Né manchot, il apprit à se servir de ses pieds comme un ectrodactylien droitier userait de sa pince gauche. Pourtant, à défaut d’être apte à quoi que ce soit sinon être montré dans quelques foires de mauvais goût, il avait de grandes aspirations artistiques coïncidant avec la mature modernité de la culture européenne. Ainsi imagina-t-il et tailla-t-il une pointe de charbon à usage absolument unique. Ainsi aussi dessina-t-il un trait sur une feuille blanche. Et ainsi devint-il, après sa mort survenue quelques jours suivant l’accomplissement de son œuvre, un artiste réputé dans le milieu des initiés que certains qualifient –très certainement avec exagération – de peignes-cul.

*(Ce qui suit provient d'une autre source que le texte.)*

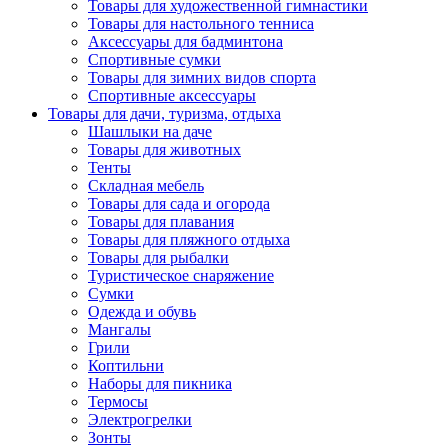
Товары для художественной гимнастики
Товары для настольного тенниса
Аксессуары для бадминтона
Спортивные сумки
Товары для зимних видов спорта
Спортивные аксессуары
Товары для дачи, туризма, отдыха
Шашлыки на даче
Товары для животных
Тенты
Складная мебель
Товары для сада и огорода
Товары для плавания
Товары для пляжного отдыха
Товары для рыбалки
Туристическое снаряжение
Сумки
Одежда и обувь
Мангалы
Грили
Коптильни
Наборы для пикника
Термосы
Электрогрелки
Зонты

L’œil exercé pourra remarquer que l’épaisseur du trait est inconstante, que ce trait est incliné à 47°, qu’il mesure 11,3 cm, et qu’il n’est pas du tout droit. Certains initiés y voient des messages cachés prophétiques d’une importance capitale, d’autres béotiens pensent que ce n’est qu’un trait, mais ces derniers sont de la race des aigris, ceux-là même qui prétendraient qu’une bouse de vache livrée par l’unijambiste qui a sauté à cloche-pied d’Inde jusqu’en nos contrées ne vaut pas plus cher qu’un étron de chien…
Je suis au regret de ne pouvoir vous présenter le trait en question, d’une part car je n’en possède aucun droit, d’autre part car sa puissance évocatrice est trop intense. Et pourtant, quel trait !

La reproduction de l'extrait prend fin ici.